Stored items:
╭──

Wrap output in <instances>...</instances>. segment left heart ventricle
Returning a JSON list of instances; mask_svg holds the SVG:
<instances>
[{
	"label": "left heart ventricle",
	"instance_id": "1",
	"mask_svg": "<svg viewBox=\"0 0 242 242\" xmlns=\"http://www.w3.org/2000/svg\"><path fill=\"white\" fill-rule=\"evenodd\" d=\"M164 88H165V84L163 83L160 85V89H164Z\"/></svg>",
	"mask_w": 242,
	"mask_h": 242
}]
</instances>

╰──

Transcribe all of the entries without altering anything.

• **RESULT OF THIS TASK**:
Wrap output in <instances>...</instances>. segment left heart ventricle
Returning a JSON list of instances; mask_svg holds the SVG:
<instances>
[{
	"label": "left heart ventricle",
	"instance_id": "1",
	"mask_svg": "<svg viewBox=\"0 0 242 242\" xmlns=\"http://www.w3.org/2000/svg\"><path fill=\"white\" fill-rule=\"evenodd\" d=\"M164 88H165V84L163 83L160 85V89H164Z\"/></svg>",
	"mask_w": 242,
	"mask_h": 242
}]
</instances>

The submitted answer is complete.